• EXERCISE REQUIREMENTS: Counting task for the data below: how many lines hold the word "vidéo"? Answer with the number only.

• THE DATA:
====================

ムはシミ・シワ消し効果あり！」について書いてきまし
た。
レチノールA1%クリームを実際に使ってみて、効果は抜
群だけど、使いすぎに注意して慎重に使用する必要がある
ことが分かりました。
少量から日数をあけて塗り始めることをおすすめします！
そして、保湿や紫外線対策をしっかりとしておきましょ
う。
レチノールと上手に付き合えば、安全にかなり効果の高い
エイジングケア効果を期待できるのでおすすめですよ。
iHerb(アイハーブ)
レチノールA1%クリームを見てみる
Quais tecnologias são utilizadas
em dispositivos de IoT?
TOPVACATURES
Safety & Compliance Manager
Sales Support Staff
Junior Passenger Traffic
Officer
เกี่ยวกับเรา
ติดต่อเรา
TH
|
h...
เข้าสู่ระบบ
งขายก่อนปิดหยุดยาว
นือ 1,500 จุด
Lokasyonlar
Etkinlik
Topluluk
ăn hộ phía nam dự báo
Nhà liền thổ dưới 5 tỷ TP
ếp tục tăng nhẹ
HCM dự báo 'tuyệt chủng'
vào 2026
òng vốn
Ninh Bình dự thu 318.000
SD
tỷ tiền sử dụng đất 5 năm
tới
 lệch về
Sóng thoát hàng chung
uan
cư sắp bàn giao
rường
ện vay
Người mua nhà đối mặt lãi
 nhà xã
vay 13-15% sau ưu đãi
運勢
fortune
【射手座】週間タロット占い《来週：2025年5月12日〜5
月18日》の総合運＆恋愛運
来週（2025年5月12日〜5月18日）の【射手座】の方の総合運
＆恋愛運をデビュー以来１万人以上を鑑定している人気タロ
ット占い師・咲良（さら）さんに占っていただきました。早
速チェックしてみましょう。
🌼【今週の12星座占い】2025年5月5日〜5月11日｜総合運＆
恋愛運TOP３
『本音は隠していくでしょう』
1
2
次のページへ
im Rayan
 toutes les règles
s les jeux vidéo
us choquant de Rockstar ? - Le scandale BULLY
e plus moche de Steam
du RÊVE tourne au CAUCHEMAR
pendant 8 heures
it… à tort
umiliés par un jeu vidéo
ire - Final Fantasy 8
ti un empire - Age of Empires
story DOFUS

====================

• RESPONSE BELOW: 2